Spring leaf emergence on a hillside in Baxter’s Hollow
To gain insight into these questions, Maia undertook the challenging tasks of measuring tree phenology, and conducting invertebrate and bird surveys in her study area in the Baraboo Hills of Southern Wisconsin. In order to relate these data to each other, each type of survey was carried out at the same 70 locations during narrow time windows throughout the season. Tree phenology surveys occurred in April and May, and invertebrate and bird surveys were repeated throughout the bird breeding season, or until the end of July. At each location, additional data was collected on temperature, tree species composition, and site characteristics. Over the course of two field seasons, she detected 53 insectivorous bird species, and tracked the seasonal abundance of common invertebrate orders (Lepidoptera, Araneae, Hemiptera, Hymenoptera, Diptera and Coleoptera).

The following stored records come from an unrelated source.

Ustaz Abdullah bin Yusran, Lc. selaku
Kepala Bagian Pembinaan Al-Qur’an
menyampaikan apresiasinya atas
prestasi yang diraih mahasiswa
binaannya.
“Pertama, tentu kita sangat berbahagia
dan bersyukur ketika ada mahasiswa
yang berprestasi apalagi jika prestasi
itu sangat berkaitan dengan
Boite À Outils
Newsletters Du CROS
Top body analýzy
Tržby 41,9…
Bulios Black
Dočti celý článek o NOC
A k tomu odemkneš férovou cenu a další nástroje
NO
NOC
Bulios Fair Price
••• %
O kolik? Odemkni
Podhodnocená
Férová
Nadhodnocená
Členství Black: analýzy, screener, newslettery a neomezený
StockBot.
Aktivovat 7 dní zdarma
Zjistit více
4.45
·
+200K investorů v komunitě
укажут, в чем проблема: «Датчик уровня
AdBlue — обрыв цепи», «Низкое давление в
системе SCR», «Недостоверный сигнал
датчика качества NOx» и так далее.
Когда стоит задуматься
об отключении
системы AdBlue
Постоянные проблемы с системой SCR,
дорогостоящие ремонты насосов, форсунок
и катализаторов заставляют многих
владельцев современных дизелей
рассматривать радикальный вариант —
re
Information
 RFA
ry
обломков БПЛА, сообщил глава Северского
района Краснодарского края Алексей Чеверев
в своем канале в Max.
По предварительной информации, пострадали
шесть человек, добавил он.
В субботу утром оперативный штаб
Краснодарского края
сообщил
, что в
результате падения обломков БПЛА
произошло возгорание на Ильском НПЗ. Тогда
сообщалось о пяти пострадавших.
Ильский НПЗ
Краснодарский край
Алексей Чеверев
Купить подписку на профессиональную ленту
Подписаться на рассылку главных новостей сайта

Early May at an upland study site in Devil’s Lake State Park
Based on only a portion of measurements collected, Maia has already drawn some interesting preliminary conclusions. Trees leafed out slightly later in stream gorges than in uplands, and although invertebrate biomass was related to tree phenology, it did not appear to follow a predictable yearly pattern. However, sheltered stream gorges supporteded high invertebrate biomass during the mid- and late summer. This could be important for double-brooded bird species that still have active nests in July and can be limited by food availability in some habitats. Overall, stream gorges supported the highest bird species richness, perhaps due to stable food resources or habitat complexity. Also, a strong association has become evident between particular tree species and invertebrate orders, suggesting that tree composition may be more important than topographic context for some folivorous invertebrates.

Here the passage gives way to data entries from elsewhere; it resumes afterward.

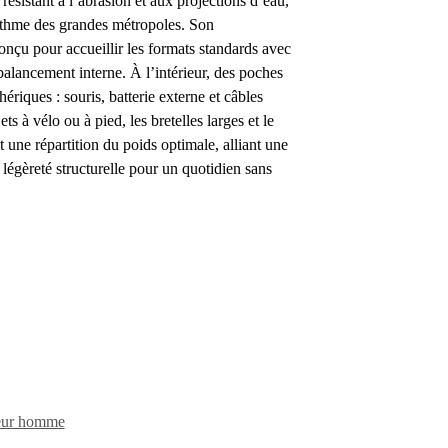
 résistant à l’abrasion et aux projections d’eau,
rythme des grandes métropoles. Son
nçu pour accueillir les formats standards avec
 balancement interne. À l’intérieur, des poches
phériques : souris, batterie externe et câbles
ets à vélo ou à pied, les bretelles larges et le
 une répartition du poids optimale, alliant une
e légèreté structurelle pour un quotidien sans
teur homme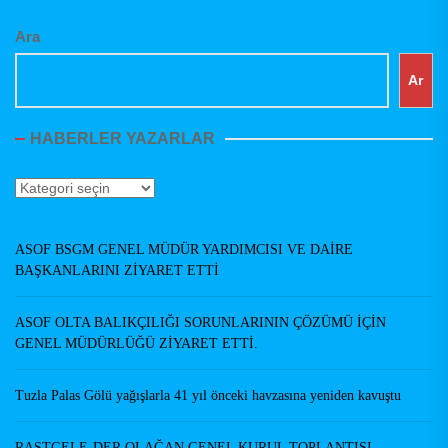
Ara
Ar
HABERLER YAZARLAR
Haberler
Yazarlar
ASOF BSGM GENEL MÜDÜR YARDIMCISI VE DAİRE
BAŞKANLARINI ZİYARET ETTİ
ASOF OLTA BALIKÇILIĞI SORUNLARININ ÇÖZÜMÜ İÇİN
GENEL MÜDÜRLÜĞÜ ZİYARET ETTİ.
Tuzla Palas Gölü yağışlarla 41 yıl önceki havzasına yeniden kavuştu
RASTGELE-DER OLAĞAN GENEL KURUL TOPLANTISI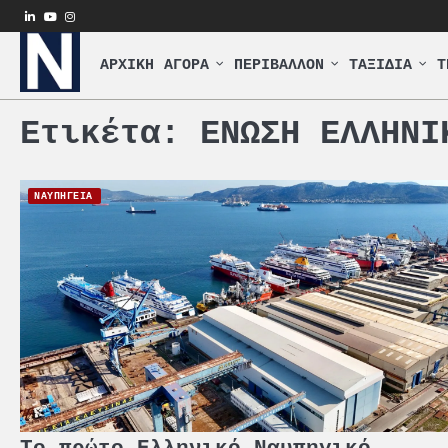
Skip
linkedin
youtube
instagram
to
content
ΑΡΧΙΚΗ
ΑΓΟΡΑ
ΠΕΡΙΒΑΛΛΟΝ
ΤΑΞΙΔΙΑ
Τ
Ετικέτα:
ΕΝΩΣΗ ΕΛΛΗΝΙ
ΝΑΥΠΗΓΕΙΑ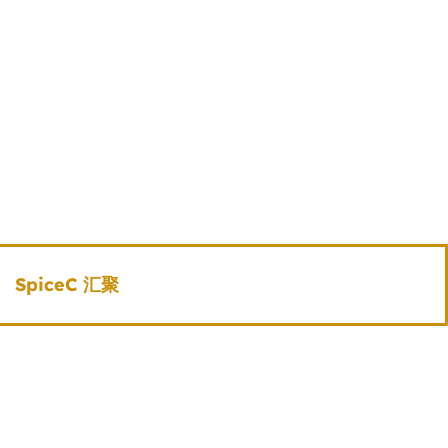
SpiceC 汇聚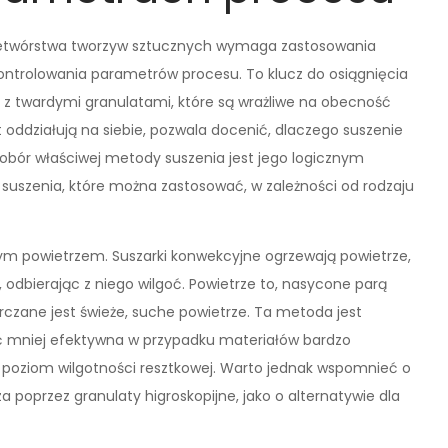
rzetwórstwa tworzyw sztucznych wymaga zastosowania
ntrolowania parametrów procesu. To klucz do osiągnięcia
 z twardymi granulatami, które są wrażliwe na obecność
 oddziałują na siebie, pozwala docenić, dlaczego suszenie
bór właściwej metody suszenia jest jego logicznym
 suszenia, które można zastosować, w zależności od rodzaju
ym powietrzem. Suszarki konwekcyjne ogrzewają powietrze,
 odbierając z niego wilgoć. Powietrze to, nasycone parą
rczane jest świeże, suche powietrze. Ta metoda jest
ć mniej efektywna w przypadku materiałów bardzo
i poziom wilgotności resztkowej. Warto jednak wspomnieć o
 poprzez granulaty higroskopijne, jako o alternatywie dla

Louisiana Waterthrush banded at Baxter’s Hollow
Under shifting climate conditions in deciduous forests, it is important to identify areas where habitat quality for species is likely to remain high. To assess bird territory quality in different topographic situations, Maia used feather growth bar analysis for a few widely distributed forest species (Wood Thrush, Red-eyed Vireo, and Ovenbird). She captured birds throughout her study area using mist nets, playback calls, and bird models. She then banded the birds, took structural measurements, and pulled one tail feather. Growth bars, or horizontal bands along the feather, correspond to diet richness of the bird while the feather was growing, and will be used to assess social dominance and habitat quality. Although this approach provides a detailed look at habitat quality, it is also the most difficult to carry out in the field.
Maia has collected a large amount of data, and analyzing the relationships among different factors and trophic levels is somewhat daunting, but she approaches it with great enthusiasm. Maia is currently working to determine how bird territory density varies according to topographic context. It is definitively worth staying tuned to see what new results Maia uncovers!